One of the most disruptive technologies to have emerged in years is machine learning (ML). Although it is a relatively new phenomenon, this subset of artificial intelligence (AI) is revolutionizing the customer care service and supply chain management industries.
Machine learning is that branch of artificial intelligence focused on models that continuously learn and improve by recognizing patterns in large data sets and acting on these patterns.
We can apply the knowledge gained from ML models on a broad scale without human intervention. However, we must remember that the data fed to these models must be of superior quality for the machine to derive an accurate output.
While machine learning is a diverse field, it is commonly used in risk management, performance analysis, automation, and trading. Hence, this article will walk you through the key players in machine learning and provide insights into their features.
AWS SageMaker
It doesn’t come as a surprise when one of the world’s largest Infrastructure-as-a-Service (IaaS) companies is also one of the companies at the forefront of machine learning operations.
Amazon Web Services (AWS) is an early pioneer of cloud computing and stores more data for enterprises worldwide than any other service provider in the industry. Due to this, AWS has access to a significantly large amount of data that they can utilize to train machine learning models.
The company’s ML suite, known as SageMaker, provides its users with a fully managed platform that is equipped with several tools, including:
- A training data set management feature known as GroundTruth
- An Autopilot that can automatically build and calibrate machine learning models
- A tool known as Data Wrangler helps streamline the data cleansing process and visualization
- A Studio that can be utilized to manage their ML models
- A Feature Store where users can upload and share their ML features
Because of these various features, AWS SageMaker is now one of the most extensive and comprehensive machine learning platforms capable of driving multiple ML applications.
IBM Watson Studio
The IBM Watson Studio is one of the most popular AI platforms today. Users can utilize this world-class technology to build machine learning models. A prominent feature of this platform is its accessibility.
Furthermore, the platform’s AutoAI feature enables businesses to deploy ML models without coding. These ML models can be deployed on IBM’s cloud, another server, or your servers. Additionally, this platform is excellent for inexperienced programmers as they can capitalize on sophisticated ML tech.

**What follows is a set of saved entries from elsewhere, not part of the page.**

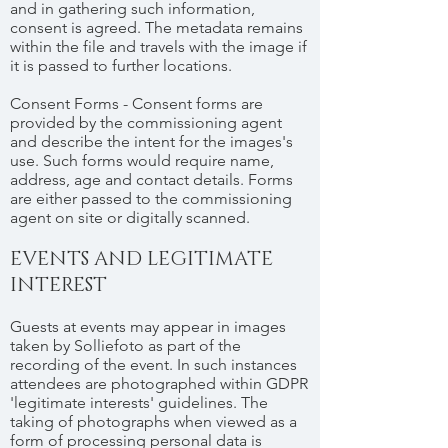
and in gathering such information,
consent is agreed. The metadata remains
within the file and travels with the image if
it is passed to further locations.
Consent Forms - Consent forms are
provided by the commissioning agent
and describe the intent for the images's
use. Such forms would require name,
address, age and contact details. Forms
are either passed to the commissioning
agent on site or digitally scanned.
EVENTS AND LEGITIMATE
INTEREST
Guests at events may appear in images
taken by Solliefoto as part of the
recording of the event. In such instances
attendees are photographed within GDPR
'legitimate interests' guidelines. The
taking of photographs when viewed as a
form of processing personal data is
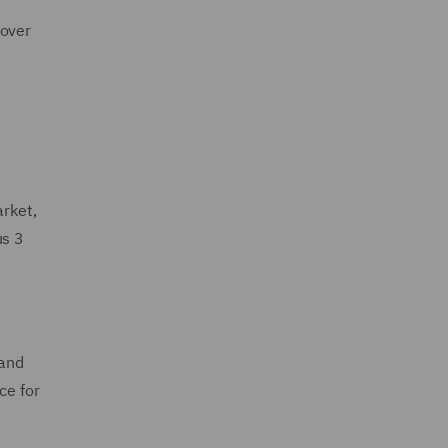
cover
arket,
us 3
 and
ce for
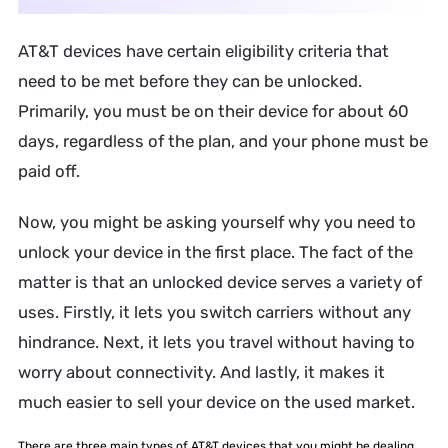
AT&T devices have certain eligibility criteria that
need to be met before they can be unlocked.
Primarily, you must be on their device for about 60
days, regardless of the plan, and your phone must be
paid off.
Now, you might be asking yourself why you need to
unlock your device in the first place. The fact of the
matter is that an unlocked device serves a variety of
uses. Firstly, it lets you switch carriers without any
hindrance. Next, it lets you travel without having to
worry about connectivity. And lastly, it makes it
much easier to sell your device on the used market.
There are three main types of AT&T devices that you might be dealing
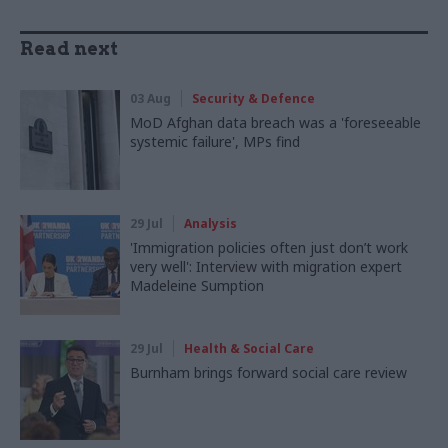
Read next
03 Aug
Security & Defence
MoD Afghan data breach was a 'foreseeable
systemic failure', MPs find
29 Jul
Analysis
'Immigration policies often just don’t work
very well': Interview with migration expert
Madeleine Sumption
29 Jul
Health & Social Care
Burnham brings forward social care review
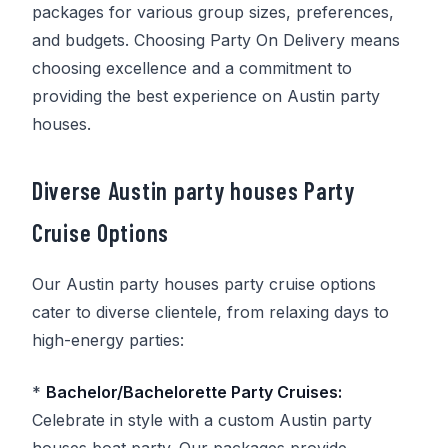
packages for various group sizes, preferences,
and budgets. Choosing
Party On Delivery
means
choosing excellence and a commitment to
providing the best experience on Austin party
houses.
Diverse Austin party houses Party
Cruise Options
Our Austin party houses party cruise options
cater to diverse clientele, from relaxing days to
high-energy parties:
*
Bachelor/Bachelorette Party Cruises:
Celebrate in style with a custom Austin party
houses boat party. Our packages provide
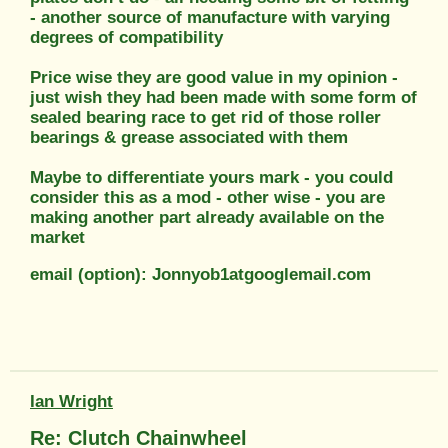
- another source of manufacture with varying
degrees of compatibility
Price wise they are good value in my opinion -
just wish they had been made with some form of
sealed bearing race to get rid of those roller
bearings & grease associated with them
Maybe to differentiate yours mark - you could
consider this as a mod - other wise - you are
making another part already available on the
market
email (option): Jonnyob1atgooglemail.com
Ian Wright
Re: Clutch Chainwheel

The platform also has ready-made features that can help speed up development for specific applications, and it supports both hybrid and multi-cloud environments.
Google Cloud Vertex AI
One of the top machine learning companies in the world is Google Cloud. A comprehensive package of AI, machine learning, deep learning containers, and TensorFlow services is provided by Vertex AI.
In addition to providing tools to apply throughout a machine learning pipeline, this range is ideal for developing specialized ML models. In Vertex AI, Watson-like functionality is also included, making it accessible to companies with less coding know-how.
An easy-to-use interface and helpful visualization tools make the tool accessible to all. Furthermore, because of the technical prowess of its employees, Google is at the forefront and is the first company to develop self-driving cars on open roads.
Dataiku DSS
Although Dataiku is a machine learning platform that we should look out for this year. This company, a machine learning startup, has proven it has the mettle to contend with the world’s top tech giants and has attracted reputable companies like Sephora, Unilever, GE, Ubisoft, L’Oreal, and others.
Dataiku’s Data Science Studio (DSS) is focused on centralizing ML operations to enable swift deployment of ML models. Additionally, the platform is integrated with data preparation and visualization tools that can help teams to prepare data sets for the initial training phases.
The platform is scalable and fully equipped with self-service capabilities, dashboards, and drag-and-drop interfaces that can help streamline processes for inexperienced programmers. Additionally, collaboration is made easier with this platform as it has tools that enable easier sharing.
Databricks
Databricks is a startup that operates on third-party platforms as bases, such as AWS and Microsoft Azure. It also integrates with several business intelligence tools.
Although this company does not provide users with no-code programming, it can support several coding languages, thus increasing its accessibility. Also, data lakes and data warehouses are combined with an open cloud to make the platform flexible and cost-efficient.
Conclusion
Companies with machine learning have become one of the fastest-growing businesses today. Hence, it is without a doubt that these companies will shape the future of technology as Artificial Intelligence and Machine Learning transitions from its role as an advantage to a daily necessity. Because of this, we need to understand the trajectory of ML as it will help us navigate the future.